5 Questions: ‘Winterlude’s’ Greg Bishop

Frightened and alone, a young woman (Becky Cofta) struggles to open up to a loved one, teetering on the brink of internal and literal devastation. Among the most purely cinematic entries in this year’s Wisconsin Film Festival, Greg Bishop’s Winterlude is tragically temporal with soundscapes that ring as cold and hollow as the Wisconsin wilderness it was shot around.

Despite Winterlude‘s arthouse opacity, Bishop has spent the last few years as a producer, editor and documentary filmmaker with a resume that spans video journalism for the Milwaukee Journal Sentinel and film projects at UW-Milwaukee, where Bishop graduated from last year. Winterlude marks a personal return to his early surrealist work, a Lynchian embrace of inevitability and seasonal change. As a continuation of our “5 Questions” series on “Wisconsin’s Own” filmmakers, Greg Bishop talked with me about preserving the abstract on set and how an apocalypse isn’t always a bad thing.

1. Winterlude has already played at the Beloit International Film Festival and Headwaters in Bemidji. What’s the audience response been to such a non-transparent film?

Beloit and Headwaters actually were Winterlude‘s second and third stops on the festival circuit. We premiered in Ontario in late 2014.

Having made surrealist films in the past, I was prepared for wildly different responses. Thus far, they’ve been pretty fascinating. I love hearing responses or interpretations to elements of Winterlude that I never considered in its narrative structure.

2. You’ve worked on several other projects, but this particular kind of filmmaking seems like a first-time experience for you. Were there any influences you drew from?

When I first started out, my films were generally surrealist in nature. I later drifted towards producing and documentary filmmaking for a few years but wanted to return to form with Winterlude, so imagine having a lot of pent-up ideas floating about for a while.

I’ve always been drawn to Akira Yamaoka’s industrial-ambient scores and how he is able to romanticize redundant mechanical noises. In addition, I was inspired early on by Buñuel/Dali’s Un Chien Andalou (1929) and the short films of David Lynch, particularly The Grandmother (1970) and The Alphabet (1968).

3. Your IndieGoGo campaign suggested Dundee and Shebyogan as filming locations, and you shoot a lot of scenes of outside. What made you decide to use open spaces in a story that can feel pretty claustrophobic?

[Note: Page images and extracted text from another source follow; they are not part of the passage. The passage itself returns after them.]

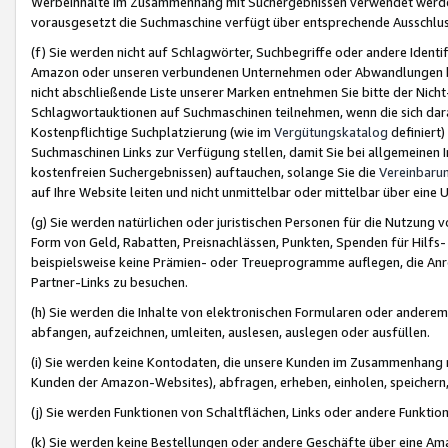
Werbeinhalte im Zusammenhang mit Suchergebnissen verwendet werden,
vorausgesetzt die Suchmaschine verfügt über entsprechende Ausschlu
(f) Sie werden nicht auf Schlagwörter, Suchbegriffe oder andere Ident
Amazon oder unseren verbundenen Unternehmen oder Abwandlungen bzw
nicht abschließende Liste unserer Marken entnehmen Sie bitte der Nich
Schlagwortauktionen auf Suchmaschinen teilnehmen, wenn die sich da
Kostenpflichtige Suchplatzierung (wie im
Vergütungskatalog
definiert
Suchmaschinen Links zur Verfügung stellen, damit Sie bei allgemeinen I
kostenfreien Suchergebnissen) auftauchen, solange Sie die
Vereinbaru
auf Ihre Website leiten und nicht unmittelbar oder mittelbar über eine
(g) Sie werden natürlichen oder juristischen Personen für die Nutzung 
Form von Geld, Rabatten, Preisnachlässen, Punkten, Spenden für Hilfs
beispielsweise keine Prämien- oder Treueprogramme auflegen, die Anrei
Partner-Links zu besuchen.
(h) Sie werden die Inhalte von elektronischen Formularen oder anderem M
abfangen, aufzeichnen, umleiten, auslesen, auslegen oder ausfüllen.
(i) Sie werden keine Kontodaten, die unsere Kunden im Zusammenhang 
Kunden der Amazon-Websites), abfragen, erheben, einholen, speichern,
(j) Sie werden Funktionen von Schaltflächen, Links oder andere Funkti
(k) Sie werden keine Bestellungen oder andere Geschäfte über eine Ama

The film is a reflection of personal entrapment and the desire to escape our aggressive surroundings: more directly, feeling trapped in my hole of an apartment and the personally brutal winter I was experiencing at the time. That said, the physical and abstract spaces reflect what we have, where we are and where we want to be. I chose the wilderness because it’s free, vast and brimming with life — a blunt contrast to the other spaces.

4. You have a pair of great actors that say a lot without speaking, but the sound is such an important element in establishing the atmosphere. Hollowed out noises, spacey synth textures, Cell the Rain Machine’s original score. How did you direct your actors knowing so much would be added in post?

The music and sounds were, for the most part, completed before principle photography. I did a lot of experimentation beforehand, mixing the sounds with the images, so much so that some of the pre-planned shots were either altered or removed entirely while on set based on the structure of the sounds and what I could do with them. I wanted to construct the soundscape entirely around the flow of images. In addition to the original score, there was one small piece of material by ambient artist Locust Toybox.

When filming with the actors, I don’t think I ever did on-set sound recording. To help maintain the mood and spirits, I played music while shooting or between takes — a mixture of The Walker Brothers, Bobby Vinton, Franki Valli and the original score. Nothing strictly abstract, but enough to balance tone. When directing the actors, I would talk it over and then walk them through the scene. I wanted their performances to reflect their surroundings, so to seem otherworldly and detached when standing in abstractness.

5. There’s an embrace of seasonal changes and the inevitability of “death” that comes with fall and winter. And Winterlude arrives at a kind of peace with this, albeit a slightly twisted one. Or am I way off base here?

I think you’re right on track, not just on finality but also about the parabolic nature of things. The title is inspired by this idea that most things we struggle through in life tend to reset themselves in some way by the winter, and that maybe we experience this phenomenon perpetually, especially if you consider the apocalyptic definition to be “to begin anew.”

  • Winterlude screens before Sundance winner The Russian Woodpecker on Tues Apr 14 at 6:30p and Wed Apr 15 at 4:15p. Tickets for both shows are “rush only.”